Download PDF version of this article PDF

How Will Astronomy Archives Survive the Data Tsunami?

Astronomers are collecting more data than ever. What practices can keep them ahead of the flood?


G. Bruce Berriman, NASA Exoplanet Science Institute, Infrared Processing and Analysis Center, California Institute of Technology
Steven L. Groom, Infrared Processing and Analysis Center, California Institute of Technology


Astronomy is already awash with data: currently 1 PB (petabyte) of public data is electronically accessible, and this volume is growing at 0.5 PB per year. The availability of this data has already transformed research in astronomy, and the STScI (Space Telescope Science Institute) now reports that more papers are published with archived data sets than with newly acquired data.17

This growth in data size and anticipated usage will accelerate in the coming few years as new projects such as the LSST (Large Synoptic Survey Telescope), ALMA (Atacama Large Millimeter Array), and SKA (Square Kilometer Array) move into operation. These new projects will use much larger arrays of telescopes and detectors or much higher data acquisition rates than are now used. Projections indicate that by 2020, more than 60 PB of archived data will be accessible to astronomers.9


The Tsunami has Already Made Landfall

The data tsunami is already affecting the performance of astronomy archives and data centers. One example is the NASA/IPAC (Infrared Processing and Analysis Center) IRSA (Infrared Science Archive), which archives and serves data sets from NASA's infrared missions. It is going through a period of exceptional growth in its science holdings, as shown in figure 1, because it is assuming responsibility for the curation of data sets released by the Spitzer Space Telescope and WISE (Wide-field Infrared Survey Explorer) mission.
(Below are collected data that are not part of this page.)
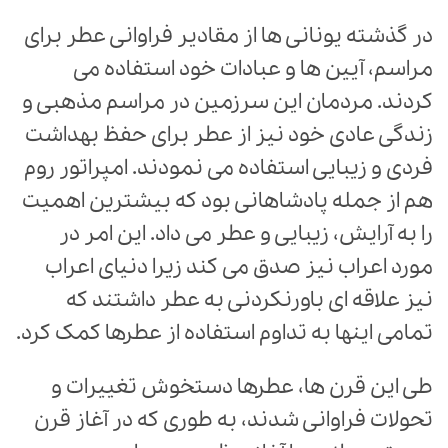
در گذشته یونانی ها از مقادیر فراوانی عطر برای
مراسم، آیین ها و عبادات خود استفاده می
کردند. مردمان این سرزمین در مراسم مذهبی و
زندگی عادی خود نیز از عطر برای حفظ بهداشت
فردی و زیبایی استفاده می نمودند. امپراتور روم
هم از جمله پادشاهانی بود که بیشترین اهمیت
را به آرایش، زیبایی و عطر می داد. این امر در
مورد اعراب نیز صدق می کند زیرا دنیای اعراب
نیز علاقه ای باورنکردنی به عطر داشتند که
تمامی اینها به تداوم استفاده از عطرها کمک کرد.
طی این قرن ها، عطرها دستخوش تغییرات و
تحولات فراوانی شدند، به طوری که در آغاز قرن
The volume of these two data sets alone exceeds the total volume of the 35-plus missions and projects already archived. The availability of the data, together with rapid growth in program-based queries, has driven up usage of the archive, as shown by the annual growth in downloaded data volume and queries in figure 2. Usage is expected to accelerate as new data sets are released through the archive, yet the response times to queries have already suffered, primarily because of a growth in requests for large volumes of data.

The degradation in performance cannot be corrected simply by adding infrastructure as usage increases, as is common in commercial enterprises, because astronomy archives generally operate on limited budgets that are fixed for several years. Without intervention, the current data-access and computing model used in astronomy, in which data downloaded from archives is analyzed on local machines, will break down rapidly. The very scale of data sets such as those just described will transform the design and operation of archives as places that not only make data accessible to users, but also support in situ processing of these data with the end users' software: network bandwidth limitations prevent transfer of data on this scale, and users' desktops in any case generally lack the power to process PB-scale data.
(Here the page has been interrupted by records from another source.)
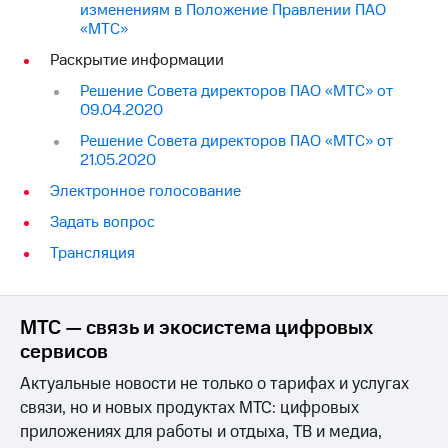
изменениям в Положение Правлении ПАО
«МТС»
Раскрытие информации
Решение Совета директоров ПАО «МТС» от
09.04.2020
Решение Совета директоров ПАО «МТС» от
21.05.2020
Электронное голосование
Задать вопрос
Трансляция
МТС — связь и экосистема цифровых
сервисов
Актуальные новости не только о тарифах и услугах
связи, но и новых продуктах МТС: цифровых
приложениях для работы и отдыха, ТВ и медиа,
Moreover, data discovery, access, and processing are likely to be distributed across several archives, given that the maximum science return will involve federation of data from several archives, usually over a broad wavelength range, and in some cases will involve confrontation with large and complex simulations. Managing the impact of PB-scale data sets on archives and the community was recognized as an important infrastructure issue in the report of the 2010 Decadal Survey of Astronomy and Astrophysics,5 commissioned by the National Academy of Sciences to recommend national priorities in astronomy for the coming decade.

Figure 3 illustrates the impact of the growth of archive holdings. As holdings grow, so does the demand for data, for more sophisticated types of queries, and for new areas of support, such as analysis of massive new data sets to understand how astronomical objects vary with time, described in the 2010 Decadal Survey as the "last frontier in astronomy." Thus, growth in holdings drives up storage costs, as well as compute and database costs, and the archive must bear all of these costs. Given that archives are likely to operate on shoestring budgets for the foreseeable future, the rest of this article looks at strategies and techniques for managing the data tsunami.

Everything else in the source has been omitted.